This is the first of two articles on the value and meaning of forgiveness. Written by a British therapist, it outlines our need to engage with this healing process.
Are you currently dealing with a damaging circumstance that’s using way too much emotional energy? Possibly you’ve been hurt in a love relationship or maybe cheated financially. Maybe the damaging attitude or behavior of a friend, member of your family, colleague, or neighbor continues to antagonize you as well.
Reaching farther back, do issues from childhood still worry and also cause you harm?
There is an approach to lighten up your load, reclaim your life and have things back on track. That way is forgiveness. Working through a procedure that leads to forgiveness is a potent antidote to emotional pain. Releasing damaging emotions as well as arriving at that place where forgiveness is possible is often the ultimate way to move forward with your life.
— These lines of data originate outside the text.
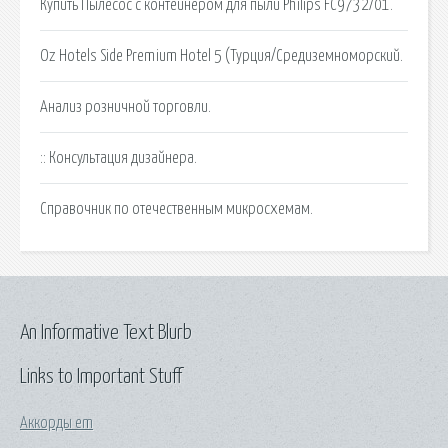
Купить Пылесос с контейнером для пыли Philips FC9732/01.
Oz Hotels Side Premium Hotel 5 (Турция/Средиземноморский.
Анализ розничной торговли.
:: Консультация дизайнера.
Справочник по отечественным микросхемам.
An Informative Text Blurb
Links to Important Stuff
Аккорды em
For those who have been hurt by someone else, you might pause to ask, ‘Could forgiving someone end up being self-defeating — even harmful? What if I forgive and then find this person returning to hurt me once again?’
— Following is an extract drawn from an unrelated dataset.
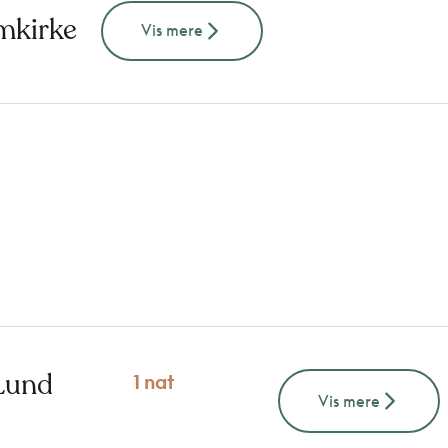
mkirke
Vis mere
 Lund
1 nat
Vis mere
Understand that it is possible to implement measures for self-protection and still work towards forgiveness. You can decide to look for a suitable safeguard in the event that someone is stalking you, for instance. Or, you can move away from the person who is interfering with your life. Forgiveness does not mean foolishness. It might have been a costly lesson, but the learning is yours now.
Through learning how to forgive, we take back whatever strength we might previously have lost. If it’s suitable to tell the other person that we choose to forgive them, this could diffuse tension too. Once verbalize our forgiveness, it can relieve tension, bringing with it a calmness that had previously been denied. Alternatively, we may choose to forgive and not tell the person who has offended us, and this is fine, too.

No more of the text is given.